Ask HN: "Unknown or expired link." - gsivil

It started appearing very recently in HN when I press More.<p>Is this a feature or a bug in HN? :)
======
scrame
It means your session has expired. I usually see it if I come back to the
front page after a few hours (or overnight), but I have been getting it pretty
regularly now.

I suspect that there is a traffic spike, or maybe just more people coming to
the site regularly. Its a growing pain.

------
hasenj
PG mentioned somewhere that when he was doing Viaweb, he was storing functions
on the server side in a hash table, so that most urls work by invoking these
functions.

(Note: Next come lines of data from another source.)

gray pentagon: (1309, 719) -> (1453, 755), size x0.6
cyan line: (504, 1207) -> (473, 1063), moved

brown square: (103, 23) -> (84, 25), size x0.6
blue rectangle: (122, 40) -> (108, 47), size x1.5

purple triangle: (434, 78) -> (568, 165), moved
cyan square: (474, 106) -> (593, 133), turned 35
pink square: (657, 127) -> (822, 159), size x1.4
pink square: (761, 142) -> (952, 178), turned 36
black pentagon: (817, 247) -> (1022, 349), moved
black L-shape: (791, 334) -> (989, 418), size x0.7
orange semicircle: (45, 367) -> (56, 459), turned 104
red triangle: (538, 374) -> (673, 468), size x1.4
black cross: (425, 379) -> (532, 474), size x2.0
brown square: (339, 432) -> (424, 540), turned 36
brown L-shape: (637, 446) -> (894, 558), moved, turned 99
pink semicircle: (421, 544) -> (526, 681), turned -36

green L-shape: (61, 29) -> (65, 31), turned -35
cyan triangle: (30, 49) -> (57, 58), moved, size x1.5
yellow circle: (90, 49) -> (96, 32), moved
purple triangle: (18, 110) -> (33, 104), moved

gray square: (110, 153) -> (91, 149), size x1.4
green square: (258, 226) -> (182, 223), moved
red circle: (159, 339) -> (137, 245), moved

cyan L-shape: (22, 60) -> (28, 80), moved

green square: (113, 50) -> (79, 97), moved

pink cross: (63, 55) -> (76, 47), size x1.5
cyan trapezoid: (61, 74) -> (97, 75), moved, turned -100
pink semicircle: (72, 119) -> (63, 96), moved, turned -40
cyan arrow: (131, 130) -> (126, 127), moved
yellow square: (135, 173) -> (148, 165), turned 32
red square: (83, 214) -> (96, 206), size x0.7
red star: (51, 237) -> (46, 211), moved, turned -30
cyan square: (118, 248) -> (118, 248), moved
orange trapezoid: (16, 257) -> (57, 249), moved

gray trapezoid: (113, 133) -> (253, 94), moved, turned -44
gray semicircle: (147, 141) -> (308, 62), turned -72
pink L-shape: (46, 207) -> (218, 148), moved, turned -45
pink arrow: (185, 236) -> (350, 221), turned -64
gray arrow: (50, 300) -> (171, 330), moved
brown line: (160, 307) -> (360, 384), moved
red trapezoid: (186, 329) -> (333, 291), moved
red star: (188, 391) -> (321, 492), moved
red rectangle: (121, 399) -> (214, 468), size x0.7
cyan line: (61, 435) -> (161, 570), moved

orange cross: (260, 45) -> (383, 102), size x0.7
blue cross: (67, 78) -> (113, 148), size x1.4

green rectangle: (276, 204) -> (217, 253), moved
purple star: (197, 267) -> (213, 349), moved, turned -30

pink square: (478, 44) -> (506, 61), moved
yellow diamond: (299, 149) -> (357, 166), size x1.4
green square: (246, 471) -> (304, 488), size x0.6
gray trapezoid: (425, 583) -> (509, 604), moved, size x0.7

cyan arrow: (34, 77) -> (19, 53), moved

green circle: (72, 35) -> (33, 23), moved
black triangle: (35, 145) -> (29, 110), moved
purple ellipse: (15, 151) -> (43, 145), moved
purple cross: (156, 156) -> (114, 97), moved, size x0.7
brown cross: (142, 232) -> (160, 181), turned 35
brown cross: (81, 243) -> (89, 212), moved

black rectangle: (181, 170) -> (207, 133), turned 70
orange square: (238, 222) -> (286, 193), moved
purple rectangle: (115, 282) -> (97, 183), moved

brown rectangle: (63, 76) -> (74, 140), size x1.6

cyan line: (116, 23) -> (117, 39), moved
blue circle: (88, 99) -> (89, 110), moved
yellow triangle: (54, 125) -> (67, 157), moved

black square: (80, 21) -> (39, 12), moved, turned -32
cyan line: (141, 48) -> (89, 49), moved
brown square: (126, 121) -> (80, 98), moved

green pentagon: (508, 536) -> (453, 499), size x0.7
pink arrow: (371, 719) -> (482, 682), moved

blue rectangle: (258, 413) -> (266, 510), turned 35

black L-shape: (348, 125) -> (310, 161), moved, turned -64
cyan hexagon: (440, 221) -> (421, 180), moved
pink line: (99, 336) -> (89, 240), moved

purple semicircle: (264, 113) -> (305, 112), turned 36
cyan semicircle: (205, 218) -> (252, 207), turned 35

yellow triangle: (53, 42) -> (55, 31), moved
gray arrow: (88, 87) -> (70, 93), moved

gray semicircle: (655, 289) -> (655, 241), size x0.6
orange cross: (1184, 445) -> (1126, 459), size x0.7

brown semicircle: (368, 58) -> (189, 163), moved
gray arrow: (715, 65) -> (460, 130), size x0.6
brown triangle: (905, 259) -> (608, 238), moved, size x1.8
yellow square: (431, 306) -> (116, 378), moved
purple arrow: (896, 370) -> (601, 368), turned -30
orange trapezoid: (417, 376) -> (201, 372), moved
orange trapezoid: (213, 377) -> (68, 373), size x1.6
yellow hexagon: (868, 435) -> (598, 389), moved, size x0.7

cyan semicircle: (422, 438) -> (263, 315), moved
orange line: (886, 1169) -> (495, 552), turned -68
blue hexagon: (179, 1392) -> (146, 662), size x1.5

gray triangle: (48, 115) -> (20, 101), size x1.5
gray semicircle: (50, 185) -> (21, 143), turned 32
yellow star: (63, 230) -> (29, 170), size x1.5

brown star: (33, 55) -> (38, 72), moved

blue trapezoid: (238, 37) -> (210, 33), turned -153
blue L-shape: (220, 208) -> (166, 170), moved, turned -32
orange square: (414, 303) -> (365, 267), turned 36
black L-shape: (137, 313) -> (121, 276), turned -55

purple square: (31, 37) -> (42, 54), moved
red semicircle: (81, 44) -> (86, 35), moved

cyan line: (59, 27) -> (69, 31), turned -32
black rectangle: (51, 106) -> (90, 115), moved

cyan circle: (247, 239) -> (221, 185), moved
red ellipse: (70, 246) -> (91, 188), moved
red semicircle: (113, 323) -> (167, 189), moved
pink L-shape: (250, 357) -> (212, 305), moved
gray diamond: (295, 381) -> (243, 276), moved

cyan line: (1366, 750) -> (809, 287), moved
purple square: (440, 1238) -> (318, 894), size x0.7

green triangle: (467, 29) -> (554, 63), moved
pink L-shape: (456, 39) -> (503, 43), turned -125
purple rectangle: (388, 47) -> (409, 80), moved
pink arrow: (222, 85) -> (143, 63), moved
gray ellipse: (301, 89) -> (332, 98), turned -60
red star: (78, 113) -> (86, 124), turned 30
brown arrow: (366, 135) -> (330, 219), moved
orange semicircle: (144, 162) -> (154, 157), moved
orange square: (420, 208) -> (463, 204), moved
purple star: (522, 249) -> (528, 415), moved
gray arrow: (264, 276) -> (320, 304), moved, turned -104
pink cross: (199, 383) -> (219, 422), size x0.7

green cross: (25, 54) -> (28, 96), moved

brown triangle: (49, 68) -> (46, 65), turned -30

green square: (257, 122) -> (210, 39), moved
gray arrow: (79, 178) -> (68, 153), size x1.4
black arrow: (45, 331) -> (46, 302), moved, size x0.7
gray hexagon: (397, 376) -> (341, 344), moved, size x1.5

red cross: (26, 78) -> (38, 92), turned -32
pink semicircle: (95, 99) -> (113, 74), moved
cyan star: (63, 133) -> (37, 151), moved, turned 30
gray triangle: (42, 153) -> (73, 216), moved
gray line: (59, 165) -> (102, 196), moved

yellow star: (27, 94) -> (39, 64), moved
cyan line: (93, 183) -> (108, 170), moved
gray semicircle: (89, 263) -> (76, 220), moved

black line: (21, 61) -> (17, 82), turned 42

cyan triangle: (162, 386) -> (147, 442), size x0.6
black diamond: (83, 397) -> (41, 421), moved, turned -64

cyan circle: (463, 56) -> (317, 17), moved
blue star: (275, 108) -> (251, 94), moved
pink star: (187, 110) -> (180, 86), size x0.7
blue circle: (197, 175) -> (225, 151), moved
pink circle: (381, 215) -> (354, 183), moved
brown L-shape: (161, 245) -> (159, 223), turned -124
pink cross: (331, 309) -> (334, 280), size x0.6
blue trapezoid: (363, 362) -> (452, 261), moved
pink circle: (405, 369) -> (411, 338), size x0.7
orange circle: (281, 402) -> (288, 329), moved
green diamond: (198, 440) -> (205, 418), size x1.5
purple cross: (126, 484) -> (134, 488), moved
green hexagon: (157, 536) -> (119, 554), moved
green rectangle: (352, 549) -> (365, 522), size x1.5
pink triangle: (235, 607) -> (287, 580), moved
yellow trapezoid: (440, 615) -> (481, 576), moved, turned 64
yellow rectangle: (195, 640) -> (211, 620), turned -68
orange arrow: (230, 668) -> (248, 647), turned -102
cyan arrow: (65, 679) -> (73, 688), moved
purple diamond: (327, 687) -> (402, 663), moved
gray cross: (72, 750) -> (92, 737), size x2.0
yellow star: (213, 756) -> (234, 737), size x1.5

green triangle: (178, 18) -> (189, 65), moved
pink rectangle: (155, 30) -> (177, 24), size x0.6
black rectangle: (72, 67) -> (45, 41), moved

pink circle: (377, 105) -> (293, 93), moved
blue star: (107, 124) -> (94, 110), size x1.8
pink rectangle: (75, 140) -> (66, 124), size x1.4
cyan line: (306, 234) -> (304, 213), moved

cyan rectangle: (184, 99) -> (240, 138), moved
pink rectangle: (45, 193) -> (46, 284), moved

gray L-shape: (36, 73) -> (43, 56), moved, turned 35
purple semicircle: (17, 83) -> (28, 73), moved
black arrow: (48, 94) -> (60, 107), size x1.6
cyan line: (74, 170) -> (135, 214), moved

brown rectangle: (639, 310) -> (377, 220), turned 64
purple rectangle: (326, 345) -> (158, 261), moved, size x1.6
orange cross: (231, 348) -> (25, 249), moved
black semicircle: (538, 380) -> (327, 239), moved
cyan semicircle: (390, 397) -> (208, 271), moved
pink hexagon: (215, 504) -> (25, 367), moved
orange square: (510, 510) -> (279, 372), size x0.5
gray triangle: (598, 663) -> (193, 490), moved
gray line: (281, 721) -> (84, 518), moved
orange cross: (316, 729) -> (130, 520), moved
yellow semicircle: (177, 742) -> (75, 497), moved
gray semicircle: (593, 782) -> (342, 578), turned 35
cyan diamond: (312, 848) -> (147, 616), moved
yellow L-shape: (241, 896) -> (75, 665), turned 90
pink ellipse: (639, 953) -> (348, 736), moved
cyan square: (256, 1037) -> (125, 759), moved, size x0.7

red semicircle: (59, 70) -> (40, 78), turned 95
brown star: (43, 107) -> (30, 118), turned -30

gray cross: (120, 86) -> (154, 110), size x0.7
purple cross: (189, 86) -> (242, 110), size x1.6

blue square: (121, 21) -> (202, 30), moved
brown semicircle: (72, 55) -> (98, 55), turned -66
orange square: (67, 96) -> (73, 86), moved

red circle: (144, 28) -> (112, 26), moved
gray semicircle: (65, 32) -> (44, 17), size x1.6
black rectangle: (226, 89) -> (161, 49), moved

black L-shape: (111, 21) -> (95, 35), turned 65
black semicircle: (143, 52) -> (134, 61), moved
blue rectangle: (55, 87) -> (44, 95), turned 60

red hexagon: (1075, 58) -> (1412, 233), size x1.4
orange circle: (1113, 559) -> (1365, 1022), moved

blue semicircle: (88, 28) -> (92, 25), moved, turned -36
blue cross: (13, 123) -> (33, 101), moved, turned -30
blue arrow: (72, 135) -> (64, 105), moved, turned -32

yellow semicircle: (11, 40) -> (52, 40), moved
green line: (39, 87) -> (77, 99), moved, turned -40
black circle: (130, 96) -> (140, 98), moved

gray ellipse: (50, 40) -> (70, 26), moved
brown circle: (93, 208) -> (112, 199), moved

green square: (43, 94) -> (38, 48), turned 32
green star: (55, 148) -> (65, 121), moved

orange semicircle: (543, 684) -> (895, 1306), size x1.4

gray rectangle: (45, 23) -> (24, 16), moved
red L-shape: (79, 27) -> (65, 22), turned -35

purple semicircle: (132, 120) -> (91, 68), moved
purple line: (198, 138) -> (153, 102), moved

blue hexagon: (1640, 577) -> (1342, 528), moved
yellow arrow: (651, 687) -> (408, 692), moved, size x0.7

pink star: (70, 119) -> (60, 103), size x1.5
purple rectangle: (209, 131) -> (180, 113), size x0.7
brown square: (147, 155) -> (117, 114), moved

This was his way of remembering state between url visits.

It seems that functions expire from this hashtable after a while.

I think that might have seemed like a good idea in 1998, but these days I
think it's just pointless.

[http://people.csail.mit.edu/gregs/ll1-discuss-archive-
html/m...](http://people.csail.mit.edu/gregs/ll1-discuss-archive-
html/msg00681.html)

<http://lib.store.yahoo.net/lib/paulgraham/bbnexcerpts.txt>

    
    
      > One of the problems with using Web pages as a UI is the inherent
      > statelessness of Web sessions.  We got around this by using lexical
      > closures to simulate subroutine-like behavior.  If you understand
      > about continuations, one way to explain what we did would be to
      > say that we wrote our software in continuation-passing style.

------
martin1b
Yeah, get that a lot. This error appears whenever a new link is added.
Navigation on the current is invalidated. Annoying bug.

------
MattBearman
I have a theory on this:

The url of the 'more' link is some kind of hash of the next page of links at
the time of page load, this is because HN Moves pretty quick, so using the
live data you're likely to miss links between page 1 and 2. (Which is what
happens on 4chan)

Obviously these links have to expire fairly quick as they're pretty unique,
and storing them for much time would use a huge amount of memory. With this in
mind, the life span of these links is probably directly related to the current
load of HN.

Amirite?

------
daimyoyo
It means the order of the links in the page you were selecting has changed.
When I get that, I start at the front page again. There's new links there for
you to see.

------
plasma
Yeah this is a tad annoying; started reading HN on my iPhone and sometimes I
leave it to keep reading 'more' later and my session expires.

------
socialmediaking
This always happens to me, I thought the page was designed to make you always
refresh or something lol.

------
phlux
It is the most annoying feature possible.